There’s a new word that crept into the financial vocabulary a few years ago: “Dashboard”. It’s not a new way of working, just a new word. The software companies latched on to it, instead of having a management reporting module it’s now called a “Dashboard” and in fairness, it is more than just historical financial information shown in tabular format which made us all yawn.
The difficulty is defining what is relevant and what is overload. A dashboard should be a snapshot, no greater than a page long, often with information shown as graphical presentation. Its purpose is to show how the business is performing against its objectives. The information should be current, not just relevant at the time of going to press.
The dashboard report should be more than just the financial results with colours. All dashboards comprise of four elements
|Quantitative research||Qualitative research|
The Drivers are the key performance indicators (KPI), generally not the financial data a business needs.
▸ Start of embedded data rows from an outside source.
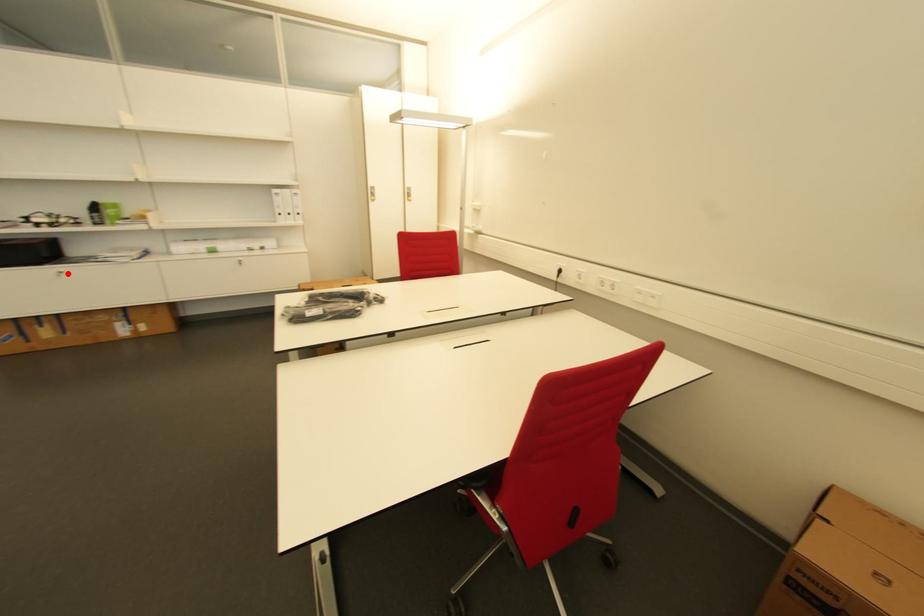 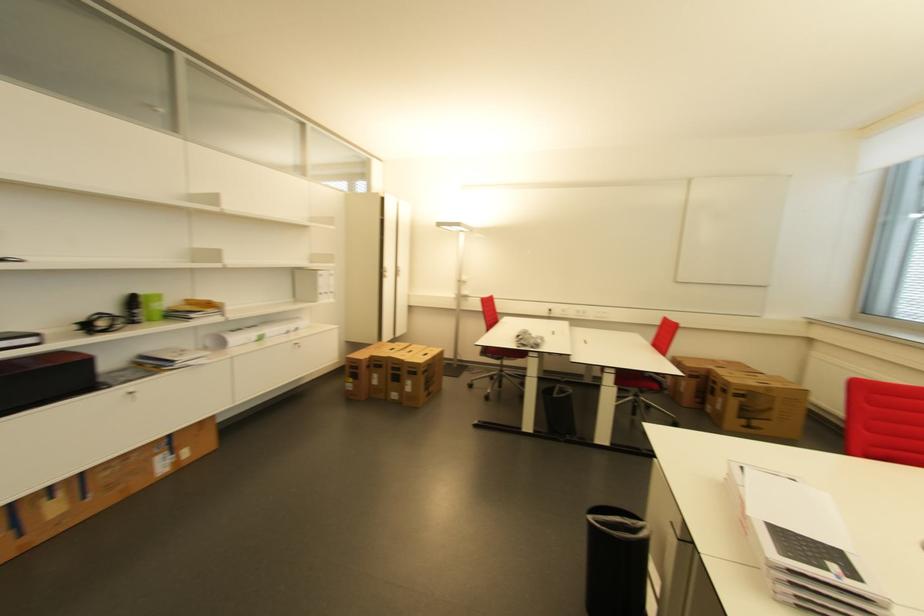 Question: I am providing you with two images of the same scene from different viewpoints. In image1, a red point is highlighted. Considering the same 3D point in image2, which of the following is correct?

Choices:
 (A) It is closer
 (B) It is farther

Answer: (A) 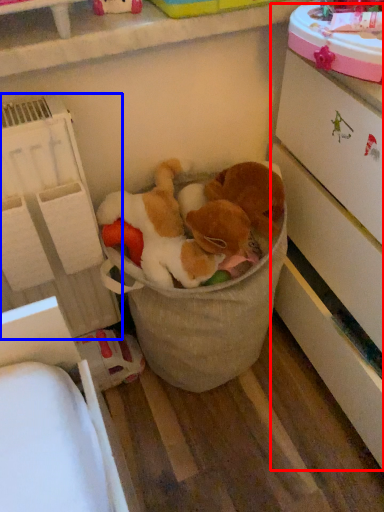 Question: Which object appears closest to the camera in this image, cabinetry (highlighted by a red box) or shelf (highlighted by a blue box)?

The Results are can be described as the numbers; profits, balance sheet data, comparisons.
Quantitative research gathers data in numerical form which can be put into categories, or in rank order, or measured in units of measurement. This type of data can be used to construct graphs and tables of raw data. Generally the data is sourced from CRM (customer relationship management)systems.
Qualitative research gathers information that is not in numerical form, such as open-ended questionnaires, unstructured interviews and unstructured observations. Qualitative data is typically descriptive data and as such is harder to analyse than quantitative data. By far the most difficult and subjective. It’s importance is the link between benchmarking against historical data and applying the strategy for the business to go forward. It might even be as simple as an observation in market trends.
When designing a dashboard there are two final points to note. The data must be measurable and secondly apply some form of warning system, traffic lights are the obvious choice, universally understood.